── INPUT MATERIAL

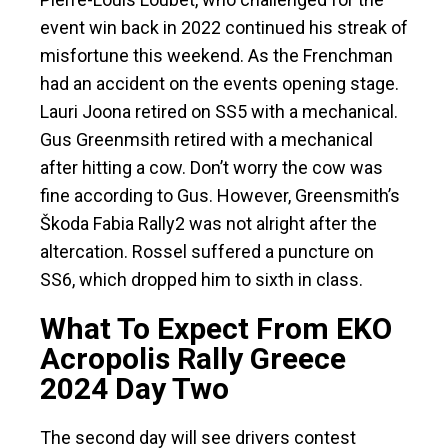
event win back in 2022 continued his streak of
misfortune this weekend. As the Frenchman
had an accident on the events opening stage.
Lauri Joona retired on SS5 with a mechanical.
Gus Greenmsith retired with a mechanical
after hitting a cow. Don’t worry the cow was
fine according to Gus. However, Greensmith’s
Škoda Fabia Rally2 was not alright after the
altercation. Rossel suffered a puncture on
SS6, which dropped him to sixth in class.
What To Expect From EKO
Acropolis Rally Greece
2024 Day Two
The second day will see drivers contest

────
── INPUT MATERIAL

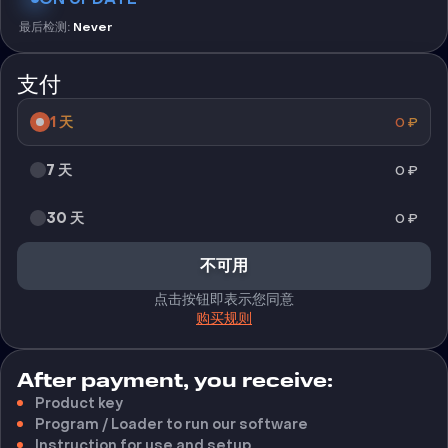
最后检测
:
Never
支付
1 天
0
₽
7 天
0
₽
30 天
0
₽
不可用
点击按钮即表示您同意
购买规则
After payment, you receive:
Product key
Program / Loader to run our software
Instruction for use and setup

────

BRIEF
Copy out the lines above exactly, beginning at the one that contains "Product key" and ending at the one that contains "Instruction for use and setup".

RESPONSE TO THE EXERCISE
Product key
Program / Loader to run our software
Instruction for use and setup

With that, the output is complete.